Morgret raised his eyebrows, then gestured expansively toward the leaking trailer, the fouled-up gas pumps, the empty highway. “Let me get this straight, Carlos. You want me to leave all this just so I can hunt and fish the whole day long? Round up some horses, chop some wood, for free room and board at a place where the city slickers pay a hundred dollars a night?”
“A hundred fifty, last year.” Bettario nodded. “Yeah, sums it up pretty well.”
“Sounds better than getting jabbed in the eye with a sharp stick.” Morgret glanced around the small patch of land he owned by virtue of squatter’s rights. He had grown roots here, but somehow it didn’t feel like he was leaving anything behind.
“Carlos, get your boys to help me take down this LAST CHANCE sign, then I’ll be ready to go.”
A pounding on the door pierced through the layers of fog that enveloped Jeffrey Mayeaux’s mind, waking him out of a blissful few hours of sleep. He hated the constant interruptions that came with being an “important man.” Well, in another year he could forget all that bilgewater.
Mayeaux woke up, smelling the disorienting strangeness of new sheets. Pieces fell into place. Two-story resort apartment in Ocean City, a getaway Weathersee had arranged for him a month ago. And nobody was supposed to know where he was. Pickled crawfish! Weathersee must have blabbed.

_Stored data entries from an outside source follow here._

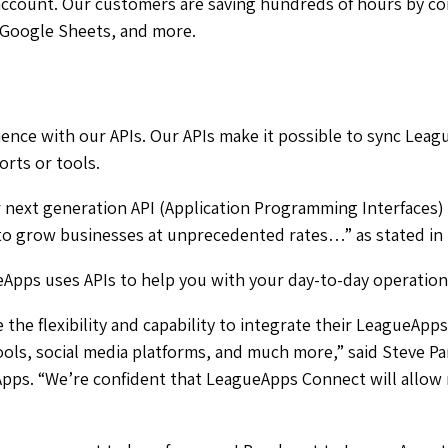
account. Our customers are saving hundreds of hours by c
 Google Sheets, and more.
nce with our APIs. Our APIs make it possible to sync Leag
rts or tools.
ext generation API (Application Programming Interfaces) t
 to grow businesses at unprecedented rates…
” as stated in
pps uses APIs to help you with your day-to-day operation
the flexibility and capability to integrate their LeagueApp
ls, social media platforms, and much more,” said Steve Pa
pps. “We’re confident that LeagueApps Connect will allow 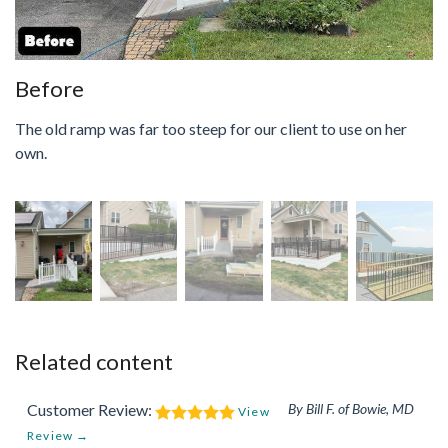
Before
The old ramp was far too steep for our client to use on her
own.
Related content
Customer Review:
By Bill F. of Bowie, MD
View
Review →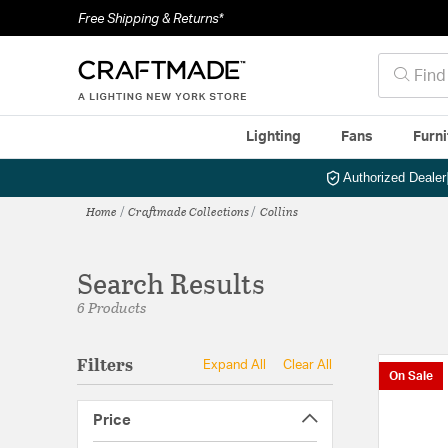
Free Shipping & Returns*
Lighting
Fans
Furni
Authorized Dealer
Home
Craftmade Collections
Collins
Search Results
6 Products
Filters
Expand All
Clear All
On Sale
Price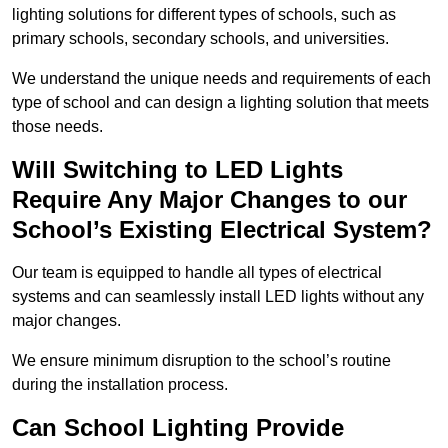
lighting solutions for different types of schools, such as
primary schools, secondary schools, and universities.
We understand the unique needs and requirements of each
type of school and can design a lighting solution that meets
those needs.
Will Switching to LED Lights
Require Any Major Changes to our
School’s Existing Electrical System?
Our team is equipped to handle all types of electrical
systems and can seamlessly install LED lights without any
major changes.
We ensure minimum disruption to the school’s routine
during the installation process.
Can School Lighting Provide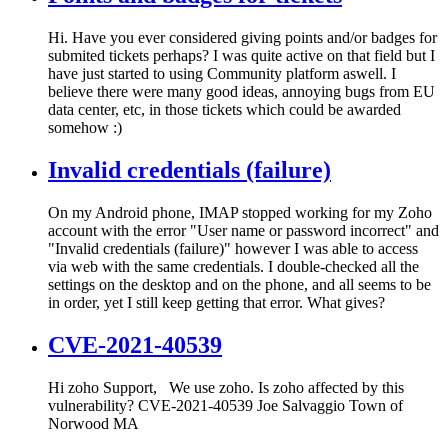
Hi. Have you ever considered giving points and/or badges for
submited tickets perhaps? I was quite active on that field but I
have just started to using Community platform aswell. I
believe there were many good ideas, annoying bugs from EU
data center, etc, in those tickets which could be awarded
somehow :)
Invalid credentials (failure)
On my Android phone, IMAP stopped working for my Zoho
account with the error "User name or password incorrect" and
"Invalid credentials (failure)" however I was able to access
via web with the same credentials. I double-checked all the
settings on the desktop and on the phone, and all seems to be
in order, yet I still keep getting that error. What gives?
CVE-2021-40539
Hi zoho Support, We use zoho. Is zoho affected by this
vulnerability? CVE-2021-40539 Joe Salvaggio Town of
Norwood MA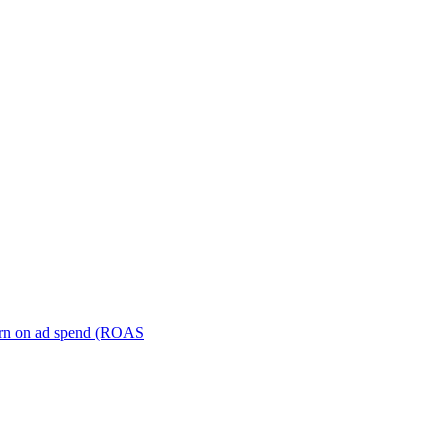
turn on ad spend (ROAS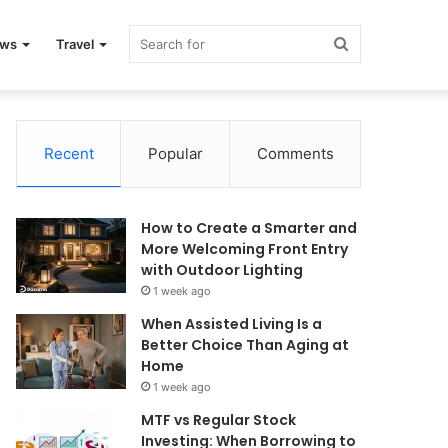
Search
ews
Travel
for
Recent
Popular
Comments
How to Create a Smarter and
More Welcoming Front Entry
with Outdoor Lighting
1 week ago
When Assisted Living Is a
Better Choice Than Aging at
Home
1 week ago
MTF vs Regular Stock
Investing: When Borrowing to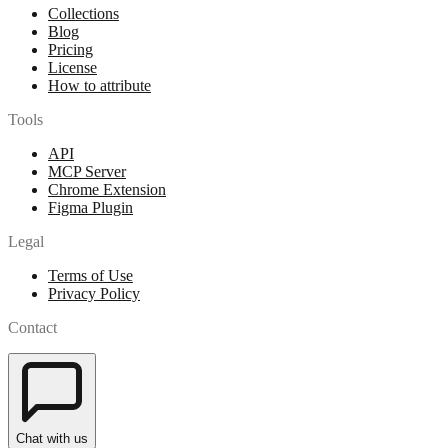
Collections
Blog
Pricing
License
How to attribute
Tools
API
MCP Server
Chrome Extension
Figma Plugin
Legal
Terms of Use
Privacy Policy
Contact
Chat with us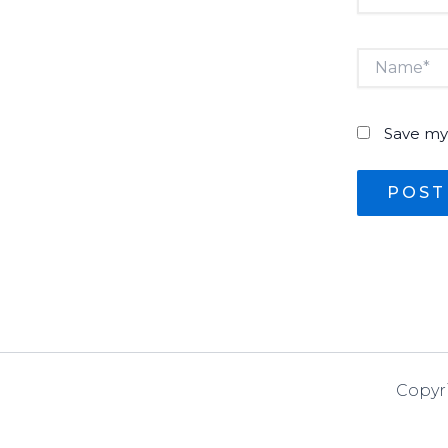
Name*
Save my 
Copyr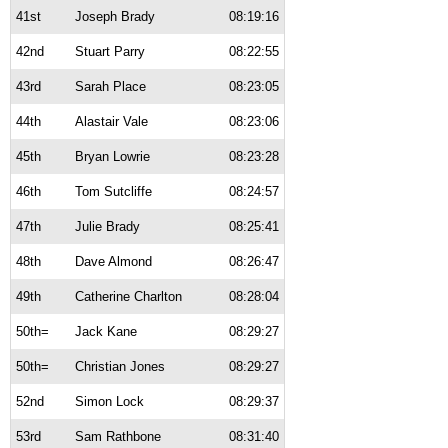
41st
Joseph Brady
08:19:16
42nd
Stuart Parry
08:22:55
43rd
Sarah Place
08:23:05
44th
Alastair Vale
08:23:06
45th
Bryan Lowrie
08:23:28
46th
Tom Sutcliffe
08:24:57
47th
Julie Brady
08:25:41
48th
Dave Almond
08:26:47
49th
Catherine Charlton
08:28:04
50th=
Jack Kane
08:29:27
50th=
Christian Jones
08:29:27
52nd
Simon Lock
08:29:37
53rd
Sam Rathbone
08:31:40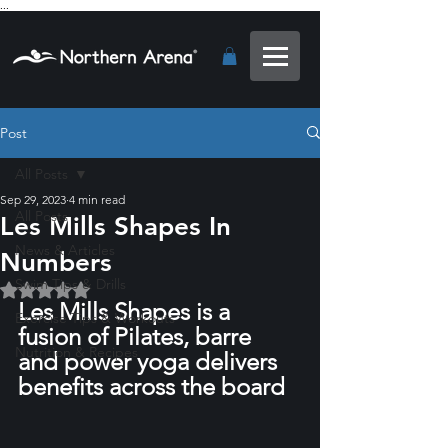
...
Post
All Posts
Sep 29, 2023
4 min read
All Posts
Les Mills Shapes In
News & Articles
Numbers
Swim Tips & Drills
Rated NaN out of 5 stars.
Les Mills Shapes is a 
Exercise Tips & Workouts
fusion of Pilates, barre 
Nutrition & Recipes
and power yoga delivers 
benefits across the board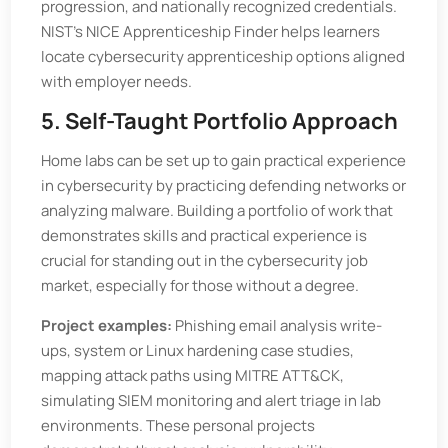
progression, and nationally recognized credentials.
NIST’s NICE Apprenticeship Finder helps learners
locate cybersecurity apprenticeship options aligned
with employer needs.
5. Self-Taught Portfolio Approach
Home labs can be set up to gain practical experience
in cybersecurity by practicing defending networks or
analyzing malware. Building a portfolio of work that
demonstrates skills and practical experience is
crucial for standing out in the cybersecurity job
market, especially for those without a degree.
Project examples:
Phishing email analysis write-
ups, system or Linux hardening case studies,
mapping attack paths using MITRE ATT&CK,
simulating SIEM monitoring and alert triage in lab
environments. These personal projects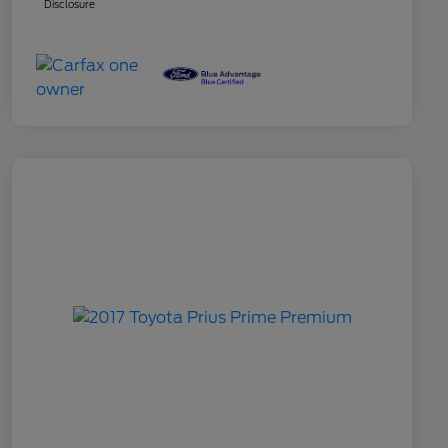
Disclosure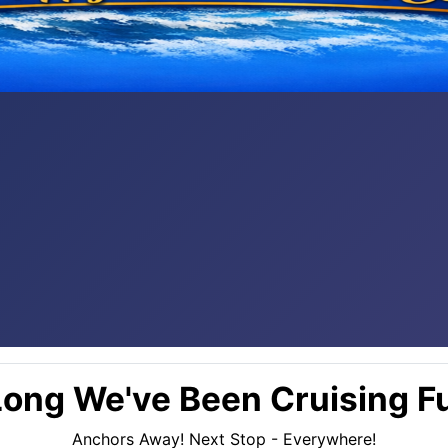
ong We've Been Cruising Fu
Anchors Away! Next Stop - Everywhere!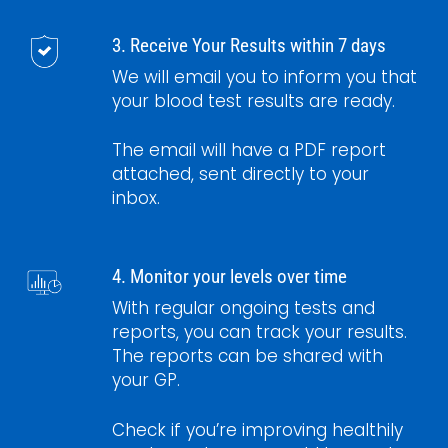
3. Receive Your Results within 7 days
We will email you to inform you that
your blood test results are ready.
The email will have a PDF report
attached, sent directly to your
inbox.
4. Monitor your levels over time
With regular ongoing tests and
reports, you can track your results.
The reports can be shared with
your GP.
Check if you’re improving healthily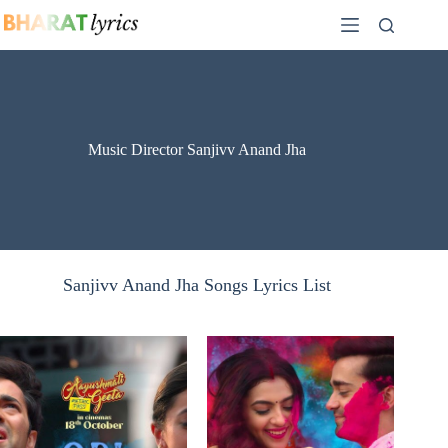
Skip
to
content
Music Director Sanjivv Anand Jha
Sanjivv Anand Jha Songs Lyrics List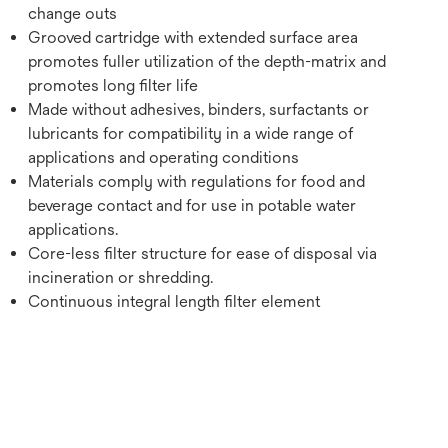
change outs
Grooved cartridge with extended surface area
promotes fuller utilization of the depth-matrix and
promotes long filter life
Made without adhesives, binders, surfactants or
lubricants for compatibility in a wide range of
applications and operating conditions
Materials comply with regulations for food and
beverage contact and for use in potable water
applications.
Core-less filter structure for ease of disposal via
incineration or shredding.
Continuous integral length filter element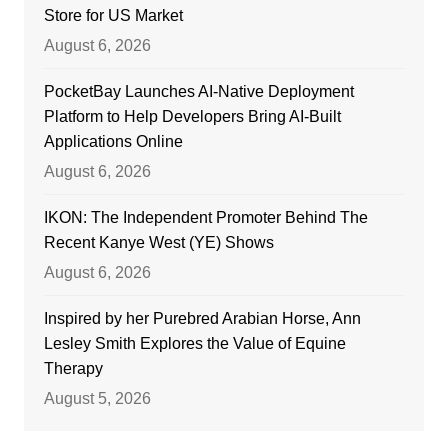
Store for US Market
August 6, 2026
PocketBay Launches AI-Native Deployment
Platform to Help Developers Bring AI-Built
Applications Online
August 6, 2026
IKON: The Independent Promoter Behind The
Recent Kanye West (YE) Shows
August 6, 2026
Inspired by her Purebred Arabian Horse, Ann
Lesley Smith Explores the Value of Equine
Therapy
August 5, 2026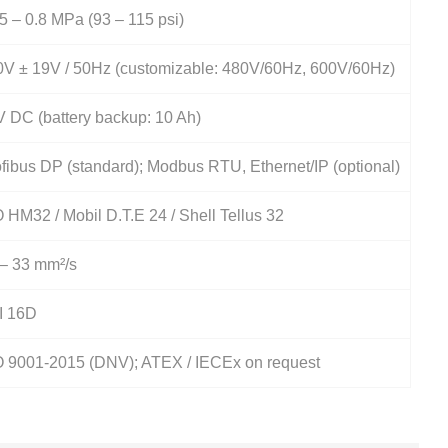
5 – 0.8 MPa (93 – 115 psi)
0V ± 19V / 50Hz (customizable: 480V/60Hz, 600V/60Hz)
 DC (battery backup: 10 Ah)
fibus DP (standard); Modbus RTU, Ethernet/IP (optional)
 HM32 / Mobil D.T.E 24 / Shell Tellus 32
 – 33 mm²/s
I 16D
O 9001-2015 (DNV); ATEX / IECEx on request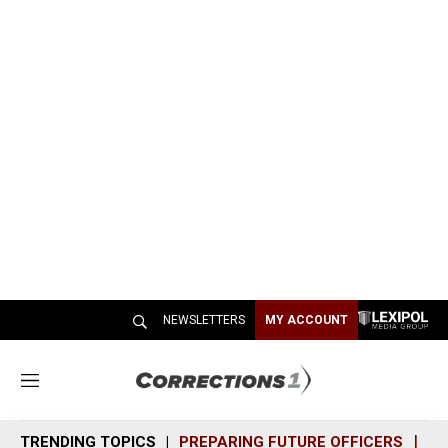
NEWSLETTERS
MY ACCOUNT
M
e
n
TRENDING TOPICS
PREPARING FUTURE OFFICERS
SH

The pounding returned from somewhere outside the darkened bedroom… the front door. It was too damn early for a person to think. Besides, this was what, Sunday?
He started to roll over and get off the bed when the woman beside him moaned softly in her sleep; her head rested on his arm. Mayeaux could still smell sweat on the sheets. She was in her early twenties, large breasts, small ass, long blond hair. She brayed like a mule when she came, but it had turned him on a little. Too bad she had the face like a mule, too, but who cared?
As memories of last night came back to him, he felt another erection stirring. Weathersee had arranged for the babe to be waiting for him at the condo. Mayeaux never knew whether his Chief of Staff actually paid for these women, or if he enticed them in some other way. Good old Weathersee.
Mayeaux’s wife knew the locations of his “love nests,” and she even called him once in a while when she needed his help with one of the houses or some other emergency. But no one was supposed to know about the Ocean City place.
The door would probably splinter soon under the relentless pounding. The sheer monotonous nature told him it was probably some security goons. Anybody with half a brain would have figured out by now that Mayeaux didn’t want to talk to anybody. What a great way to wake up and start the day.
Mayeaux somehow managed to slide off the side of the bed and pick up his robe without waking the babe.
He could hear a muffled voice yelling his name as he closed the bedroom door behind him and padded down the stairs. “Hold on, Boog, for gawd’s sake,” he said.
The saeside apartment smelled of stale wine and ripe cheese. Sunlight streamed across the foyer where he had forgotten to close the curtains the night before. How he wished he could find someplace in the D.C. area that served decent cafe au lait and beignets for breakfast.
With the spreading panic and the mechanical breakdowns caused by the gasoline plague sweeping across the country, Mayeaux should have realized he couldn’t get away for a day. Just one fucking day, and it had been planned for months. Granted, he could recognize the magnitude of the growing crisis—but he wasn’t in charge. Other people could take care of things for a few hours, couldn’t they?
By Friday night only a few outbreaks had been reported in Maryland and a few in Virginia, but the news got more frantic hour after hour. California had closed its borders, far too late to stop the spread of the plague, and information from the west coast was sporadic.
Vice President Wolani had been stuck in Chicago on a speaking tour when the FAA ordered an immediate shutdown of the entire commercial airline industry in the wake of a dozen major crashes that had been blamed on disintegrating plastic components.